Sonntag, 4. November 2012

Geschichten des Lebens XLI – Liebe in der Vergänglichkeit




Mama, was ist denn los? Warum stehst du am Fenster? Ist da was Besonderes?“ hört sie im Hintergrund fragen.
Sie schüttelt nur mit dem Kopf. „Nein, ich schaue einfach nur aus dem Fenster und betrachte die Natur. Die Sonne wird bald untergehen.“
Ihren Blick lässt sie die ganze Zeit aus dem Fenster schweifen. Sie wird wie in einen Bann gezogen. Nur der Moment und sie. Die Sonne, die alles in ihr so warmes Herbstlicht eintaucht und noch prächtiger erscheinen lässt. Die Farben des Laubes machen sich in kaum geahnter Intensität breit. Sie holt ganz tief Luft. Eine Backsteinmauer, die ihr Auge nur aus einem Winkel heraus erfasst, leuchtet in einem wundervollen Karminrot. Niemals zuvor hat sie Weinranken an dem Gestein bemerkt. Ranken die in ihrem tiefen Rot noch intensiver strahlen, dass sie sich regelrecht von dem Rot der Wand abheben und ihr damit ins Auge stechen. Sie atmet ganz tief ein und kann es kaum glauben, dass ihr das vorher noch nie aufgefallen ist. So viel Schönheit direkt vor ihren Fenster. Sie hat es vorher noch nie so wahrgenommen, dass es sie im Innersten verharren lässt und berührt.
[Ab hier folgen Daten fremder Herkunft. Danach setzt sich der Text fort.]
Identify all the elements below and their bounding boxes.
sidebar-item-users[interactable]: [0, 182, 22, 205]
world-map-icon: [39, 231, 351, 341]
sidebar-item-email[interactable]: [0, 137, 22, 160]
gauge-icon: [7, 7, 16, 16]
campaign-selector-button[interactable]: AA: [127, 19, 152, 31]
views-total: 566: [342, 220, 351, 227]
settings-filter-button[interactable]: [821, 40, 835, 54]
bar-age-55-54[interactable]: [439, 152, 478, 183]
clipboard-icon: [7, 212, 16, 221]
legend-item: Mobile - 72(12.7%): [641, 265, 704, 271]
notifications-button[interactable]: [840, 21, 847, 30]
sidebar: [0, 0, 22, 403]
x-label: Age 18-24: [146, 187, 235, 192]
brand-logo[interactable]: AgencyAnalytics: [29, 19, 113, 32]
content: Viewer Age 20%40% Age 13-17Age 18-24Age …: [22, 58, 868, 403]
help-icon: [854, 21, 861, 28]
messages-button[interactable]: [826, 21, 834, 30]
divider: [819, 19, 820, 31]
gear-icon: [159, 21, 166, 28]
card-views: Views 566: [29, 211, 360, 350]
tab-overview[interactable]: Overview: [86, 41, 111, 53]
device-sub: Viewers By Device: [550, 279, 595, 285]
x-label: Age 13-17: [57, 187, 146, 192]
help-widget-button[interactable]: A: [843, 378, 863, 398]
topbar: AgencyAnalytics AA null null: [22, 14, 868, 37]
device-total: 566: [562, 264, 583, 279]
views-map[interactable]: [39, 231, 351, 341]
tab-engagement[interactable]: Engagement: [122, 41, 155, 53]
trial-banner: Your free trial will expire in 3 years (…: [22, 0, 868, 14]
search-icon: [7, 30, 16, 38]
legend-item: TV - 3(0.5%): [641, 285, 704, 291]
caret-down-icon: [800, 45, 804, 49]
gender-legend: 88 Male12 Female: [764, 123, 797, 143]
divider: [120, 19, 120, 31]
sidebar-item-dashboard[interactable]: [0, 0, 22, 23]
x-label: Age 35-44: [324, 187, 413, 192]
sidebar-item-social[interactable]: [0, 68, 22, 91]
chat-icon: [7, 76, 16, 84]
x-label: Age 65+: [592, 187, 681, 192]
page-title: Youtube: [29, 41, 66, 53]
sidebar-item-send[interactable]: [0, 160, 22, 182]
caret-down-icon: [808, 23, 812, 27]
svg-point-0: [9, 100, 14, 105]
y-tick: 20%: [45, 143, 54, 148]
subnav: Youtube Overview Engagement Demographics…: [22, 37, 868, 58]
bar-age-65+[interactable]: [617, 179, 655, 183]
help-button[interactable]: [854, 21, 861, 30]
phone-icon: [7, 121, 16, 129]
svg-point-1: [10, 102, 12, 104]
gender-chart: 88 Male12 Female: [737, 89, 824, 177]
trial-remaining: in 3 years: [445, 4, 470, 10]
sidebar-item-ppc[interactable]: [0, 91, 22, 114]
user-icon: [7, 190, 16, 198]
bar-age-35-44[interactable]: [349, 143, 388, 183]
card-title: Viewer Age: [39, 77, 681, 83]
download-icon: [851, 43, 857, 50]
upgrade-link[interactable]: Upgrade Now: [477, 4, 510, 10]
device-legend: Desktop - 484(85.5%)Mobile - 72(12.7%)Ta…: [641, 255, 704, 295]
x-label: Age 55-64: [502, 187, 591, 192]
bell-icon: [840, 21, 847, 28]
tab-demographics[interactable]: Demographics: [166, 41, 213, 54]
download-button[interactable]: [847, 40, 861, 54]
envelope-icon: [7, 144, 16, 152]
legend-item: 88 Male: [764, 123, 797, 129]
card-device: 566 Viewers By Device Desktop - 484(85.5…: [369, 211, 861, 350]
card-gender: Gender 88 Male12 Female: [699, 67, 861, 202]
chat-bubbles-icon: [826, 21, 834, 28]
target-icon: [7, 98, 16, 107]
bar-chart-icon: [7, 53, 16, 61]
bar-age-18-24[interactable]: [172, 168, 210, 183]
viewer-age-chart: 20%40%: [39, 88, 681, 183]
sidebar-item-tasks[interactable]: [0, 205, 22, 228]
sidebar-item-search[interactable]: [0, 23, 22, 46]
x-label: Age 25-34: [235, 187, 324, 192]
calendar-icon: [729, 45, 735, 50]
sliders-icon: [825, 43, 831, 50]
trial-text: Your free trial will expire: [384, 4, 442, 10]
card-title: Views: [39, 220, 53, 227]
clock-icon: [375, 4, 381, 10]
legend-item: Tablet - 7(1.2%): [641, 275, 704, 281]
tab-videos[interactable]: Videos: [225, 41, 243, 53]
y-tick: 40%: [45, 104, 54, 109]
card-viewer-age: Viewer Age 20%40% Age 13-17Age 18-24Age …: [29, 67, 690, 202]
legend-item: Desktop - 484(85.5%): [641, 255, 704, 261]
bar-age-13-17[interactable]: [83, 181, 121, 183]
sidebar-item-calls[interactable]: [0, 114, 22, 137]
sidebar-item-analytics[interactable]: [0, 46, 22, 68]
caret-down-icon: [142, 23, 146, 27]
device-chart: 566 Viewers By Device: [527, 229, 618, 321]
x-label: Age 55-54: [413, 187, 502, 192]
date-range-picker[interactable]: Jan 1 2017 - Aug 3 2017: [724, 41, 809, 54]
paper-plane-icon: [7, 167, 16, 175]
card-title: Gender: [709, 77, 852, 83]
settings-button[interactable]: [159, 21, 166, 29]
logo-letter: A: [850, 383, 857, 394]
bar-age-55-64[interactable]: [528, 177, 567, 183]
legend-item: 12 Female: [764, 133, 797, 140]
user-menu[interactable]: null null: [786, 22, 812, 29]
Sie verspürt immer mehr, wie sich ihr Herz dieser Schönheit öffnet, ebenso wie sie den Blick weiter über die Landschaft und den Horizont schweifen lässt. Durch das immer wärmer scheinende Licht der untergehenden Sonne, schimmern die Kronen der Bäume in goldenen Tönen über ihren Blick. Manche tauchen in eine tiefes Rot und wieder andere schimmern golden gelb. Sie beobachtet wie der Wind immer wieder durch die Äste fährt und einzelne Blätter mit sich zieht, sie regelrecht im Licht und Schimmer, in all ihren unterschiedlichen Nuancen der Rottöne vor ihr tanzen lässt. Als würde die Sonne eine Melodie singen und die Blätter tanzen im Einklang der Zeit mit dem Wind. Sei saugt alles immer mehr in sich auf. Das Wissen, das eine kalte und ruhige Zeit über alles hereinbrechen wird und gleichzeitig eine versteckte Sehnsucht die über sie hereinfällt. Eine Sehnsucht nach Liebe, die sie zwar in diesem Moment verspürt, jedoch für sich alleine, in sich tragen muss und die Sehnsucht nach seiner Nähe. Sie schließt für einen Atemzug die Augen, möchte alles noch intensiver in sich aufnehmen, um es lange in ihrem tiefsten Inneren, dem Herzen zu speichern, um diese Schönheit und diese Liebe in sich zu tragen, da sie weiß, dass sie diesen Anblick jetzt zwar für sich alleine hatte, jedoch das Gefühl jederzeit weitergeben kann.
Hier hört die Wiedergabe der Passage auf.